(*A scanso di equivoci, il nome della rubrica contiene volutamente un errore ortografico per sottolineare il carattere a dir poco ridicolo di alcune notizie riguardanti l’Egitto che circolano nel web e non solo)
Ormai non ci si può stupire più di niente. Se le fake news dilagano tra giornali e tv, rendendo spesso difficile valutare l’attendibilità di alcune notizie, assurdità diffuse in internet, che una volta avrebbero strappato solo una risata, trovano oggi dignità in strette cerchie di persone che, tuttavia, si allargano sempre di più. Esemplari sono le varie teorie cospirazionistiche basate su idiozie come terra piatta, rettiliani, Nuovo Ordine Mondiale, scie chimiche, 5G. Succede quindi che un divinità egizia in forma di rana diventi simbolo dell’alt-right (ne ho parlato qui) o che una scherzosa reinterpretazione di una pittura di Nuovo Regno venga presa sul serio.
L’immagine di un egizio che sembra infilare un bastoncino nell’occhio di un altro uomo in realtà gira già da parecchio come meme, in relazione a improbabili tamponi covid che sarebbero stati usati anche nell’antichità. Ma come sempre accade, seppur sia palesemente una trovata goliardica fondata sulla somiglianza di gesti che tra loro c’entrano poco, qualcuno ha creduto nella sua veridicità.
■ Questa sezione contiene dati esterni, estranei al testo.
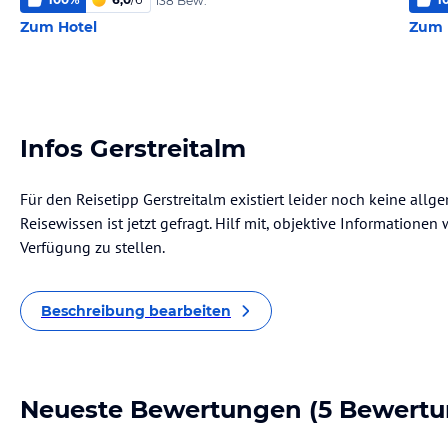
138 Bew.
Zum Hotel
Zum 
Infos Gerstreitalm
Für den Reisetipp Gerstreitalm existiert leider noch keine all
Reisewissen ist jetzt gefragt. Hilf mit, objektive Informatione
Verfügung zu stellen.
Beschreibung bearbeiten
Neueste Bewertungen
(5 Bewertu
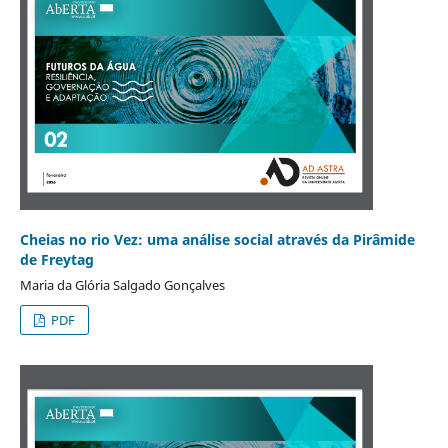
Cheias no rio Vez: uma análise social através da Pirâmide
de Freytag
Maria da Glória Salgado Gonçalves
PDF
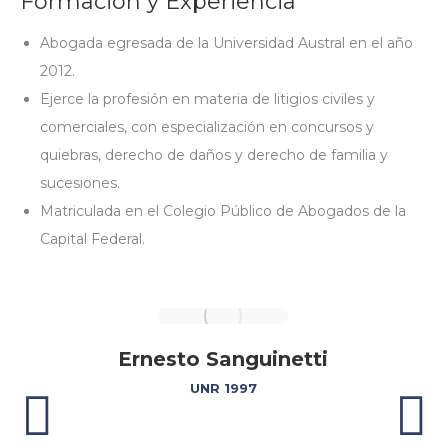
Formación y Experiencia
Abogada egresada de la Universidad Austral en el año
2012.
Ejerce la profesión en materia de litigios civiles y
comerciales, con especialización en concursos y
quiebras, derecho de daños y derecho de familia y
sucesiones.
Matriculada en el Colegio Público de Abogados de la
Capital Federal.
Ernesto Sanguinetti
UNR 1997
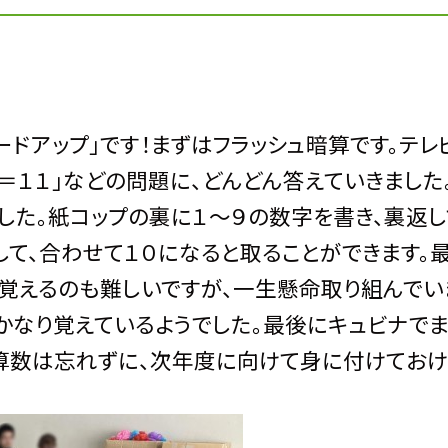
ードアップ」です！まずはフラッシュ暗算です。テレ
４＝１１」などの問題に、どんどん答えていきました
ました。紙コップの裏に１～９の数字を書き、裏返し
て、合わせて１０になると取ることができます。
と覚えるのも難しいですが、一生懸命取り組んでい
かなり覚えているようでした。最後にキュビナで
算数は忘れずに、次年度に向けて身に付けておけ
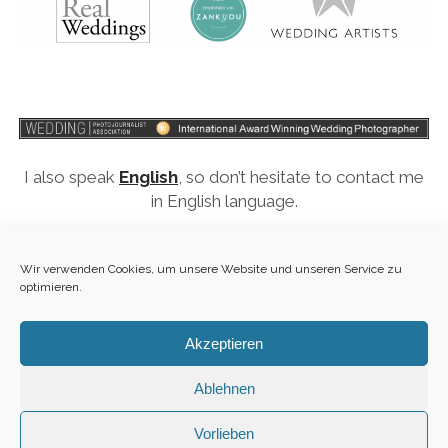
I also speak
English
, so don’t hesitate to contact me
in English language.
Ihr Thomas Weber, der Hochzeitsfotograf in
Wir verwenden Cookies, um unsere Website und unseren Service zu
Oldenburg.
optimieren.
Akzeptieren
Ablehnen
1
Vorlieben
Sitemap
·
Impressum
·
Datenschutz
·
Fotograf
Ultimamente però c’è stata un’evoluzione. Cospirazionisti no-vax hanno addotto il meme a prova “inconfutabile” di fantomatici esperimenti bioingegneristici compiuti ai danni della popolazione inconsapevole. I tamponi infilati nel naso e nella gola per verificare la presenza del coronavirus, infatti, sarebbero invece un tentativo di ripetere una millenaria tecnica di tortura in voga tra gli Egizi. Andando così a danneggiare la ghiandola pituitaria, o ipofisi, si intaccherebbe la corretta produzione di diversi ormoni con un conseguente stato di infertilità, crescità rallentata, affaticamento, vertigini, nausea a vita.
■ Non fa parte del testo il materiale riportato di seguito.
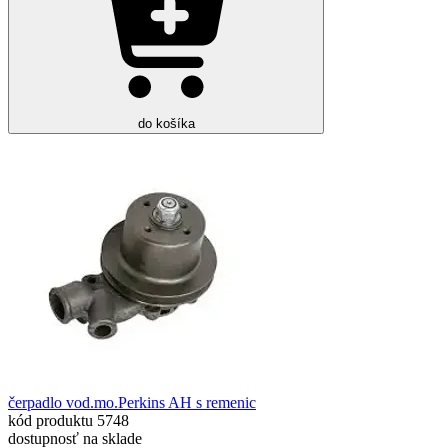
do košíka
čerpadlo vod.mo.Perkins AH s remenic
kód produktu
5748
dostupnosť
na sklade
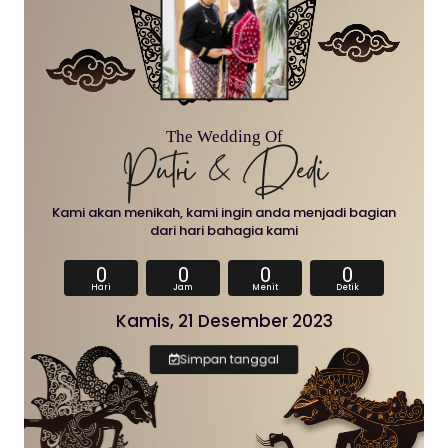
The Wedding Of
Putri & Dedi
Kami akan menikah, kami ingin anda menjadi bagian
dari hari bahagia kami
0
0
0
0
Hari
Jam
Menit
Detik
Kamis, 21 Desember 2023
Simpan tanggal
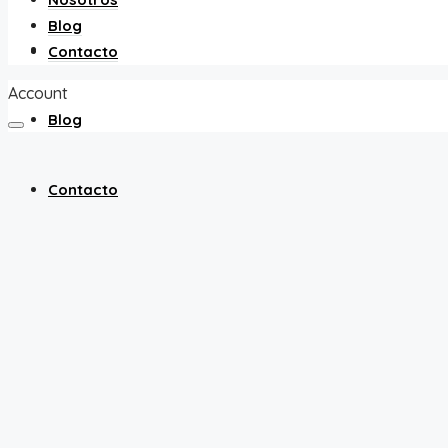
Blog
Nosotros
Contacto
Account
Blog
Contacto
Ovviamente non sono qui per spiegare quanto tutto ciò sia scientificamente assurdo (chiedete a un medico), ma vorrei fare una riflessione prima di andare ad analizzare nello specifico la scena. Che senso ha depotenziare uno schiavo, cioè una tua “proprietà” che dovrebbe invece lavorare al meglio per te? Tanto varrebbe eliminarlo definitivamente a questo punto. Insomma, una punizione più masochista che sadica.
Il disegno in cui l’aguzzino tormenterebbe il naso del povero schiavo (per la questione schiavi vi rimando a un vecchio articolo) è una copia moderna su papiro di una scena dipinta sulla parete nord della camera funeraria della tomba di Ipuy (TT217), scultore di Deir el-Medina vissuto durante il regno di Ramesse II (1279-1212 a.C.).
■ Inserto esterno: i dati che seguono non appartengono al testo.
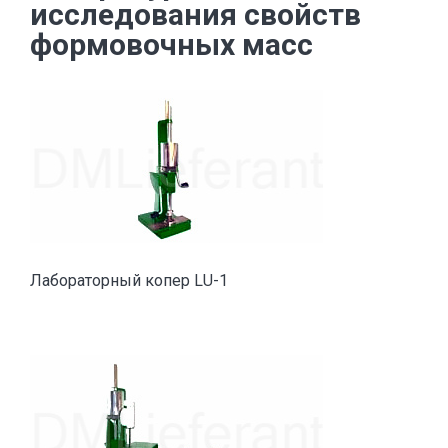
исследования свойств
формовочных масс
Лабораторный копер LU-1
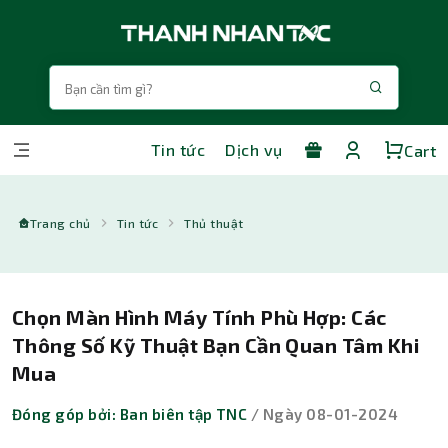
Tin tức
Dịch vụ
Cart
Trang chủ
Tin tức
Thủ thuật
Chọn Màn Hình Máy Tính Phù Hợp: Các
Thông Số Kỹ Thuật Bạn Cần Quan Tâm Khi
Mua
Đóng góp bởi: Ban biên tập TNC
/ Ngày 08-01-2024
Nel registro inferiore del muro, sono rappresentati alcuni carpentieri che costruiscono un naos e un catafalco per il tempio funerario di Amenofi I.
Purtroppo l’intonaco è danneggiato proprio nella parte che c’interessa (immagini in basso), ma è comunque visibile uno degli artigiani che si sta occupando del catafalco voltarsi verso un altro uomo, forse un medico, che lo trucca con un bastoncino. Il kohl, infatti, oltre ad essere un cosmetico, serviva a prevenire le infezioni dell’occhio. In alto si vede proprio il tipico doppio tubetto per il kohl, insieme a una cassetta che forse conteneva le materie prime in polvere.
Quindi niente a che vedere con torture, ipofisi o esperimenti bioingegneristici.